Dominique Simonnot : Exactement. Moi, c'est l'image qui m'a frappée. C'était la première fois que je rentrais dans des cellules où je voyais trois ou quatre grands gaillards entassés avec moins d'un mètre carré d'espace vital par personne, dans un endroit où ils restent enfermés 21 heures sur 24.

"Des gens vont me dire c'est très bien, ‘ils payent’, ‘ils l'ont bien mérité’, mais, il faut se mettre dans la tête qu'ils vont sortir et qu'ils vont sortir très vite et qu'il faut qu'ils sortent meilleurs qu'ils ne sont rentrés."

Dominique Simonnot, contrôleuse générale des lieux de privation de liberté

à franceinfo

Beaucoup de détenus nous disent qu'ils profitent de la promenade, pardon du mot, pour aller ‘chier’ parce qu'autrement, ils n'y arrivent pas. Il y en a qui me disent : ‘moi, je mange de moins en moins pour évacuer de moins en moins’. Je pense que ça parle à tout le monde. Sans compter les cafards qui cavalent dans les cellules et les punaises de lit qui leur bouffent la peau.
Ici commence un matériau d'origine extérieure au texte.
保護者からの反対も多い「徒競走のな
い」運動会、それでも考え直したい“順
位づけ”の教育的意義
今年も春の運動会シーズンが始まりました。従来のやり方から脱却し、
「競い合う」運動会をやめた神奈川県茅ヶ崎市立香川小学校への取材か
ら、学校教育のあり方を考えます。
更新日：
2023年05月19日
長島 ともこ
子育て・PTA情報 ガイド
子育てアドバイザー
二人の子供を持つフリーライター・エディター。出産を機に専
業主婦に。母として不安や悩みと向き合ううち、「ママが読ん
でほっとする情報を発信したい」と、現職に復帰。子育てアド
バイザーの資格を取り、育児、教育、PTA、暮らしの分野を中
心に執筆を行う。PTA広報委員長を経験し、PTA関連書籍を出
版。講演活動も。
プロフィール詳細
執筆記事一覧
Est-ce que cette situation fabrique de la récidive ?

Oui, imaginez-vous enfermés 21 heures sur 24 dans une cellule à trois ou quatre, avec très peu d'espace pour se mouvoir et pas d'Internet, c'est interdit. Comment faites-vous vos démarches pour trouver du travail ? Et après vous êtes relâchés six mois plus tard. Il y a tant de monde qu'il n'y a pas d'accès au travail, il y a peu d'accès à la culture, il y a peu d'accès aux soins parce que le personnel des prisons est dimensionné par rapport au nombre de places théoriques et non par rapport au nombre d'habitants.
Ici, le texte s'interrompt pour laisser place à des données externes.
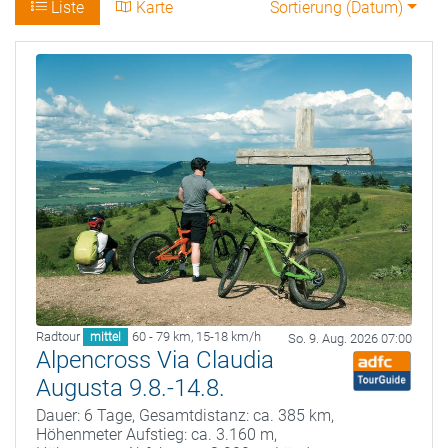
Liste
Karte
Sortierung (
Datum
)
Radtour
60 - 79 km
,
15-18 km/h
mittel
So. 9. Aug. 2026 07:00
Alpencross Via Claudia
Augusta 9.8.-14.8.
Dauer: 6 Tage, Gesamtdistanz: ca. 385 km,
Höhenmeter Aufstieg: ca. 3.160 m,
Le gouvernement a prévu de construire 15 000 places avant la fin du quinquennat, c'est la solution ?

Je dirais plutôt c'est un jeu de bonneteau, parce qu'en 2017, Emmanuel Macron avait promis 15 000 places de prison. Il en a été livré jusqu'à maintenant un peu plus de 2 000 qui sont déjà pleines à 200 %. Et puis, c'était une promesse de tous les présidents antérieurs à Emmanuel Macron. Il y a des pays européens comme l'Espagne, comme l'Allemagne, comme la Hollande, qui ont réussi à faire énormément baisser leur population carcérale. Ils misent tout sur la peine hors les murs. En France, on dirait que la seule peine qui vaille, c'est la prison.

Alors pourquoi ne le fait-on pas en France ?

On ne le fait pas aujourd'hui parce qu'on est un pays qui se prétend audacieux et qui, en vérité est très trouillard. Les juges ont peur d'un dérapage, parce que les juges sont soumis à l'opinion publique. C'est un peu regrettable parce qu'ils sont normalement indépendants. Mais le gouvernement, surtout, ne prend pas ses responsabilités et devrait inscrire dans la loi quelque chose qui réduise de façon contraignante la population carcérale, comme l'ont fait les autres pays d'Europe qui y parviennent.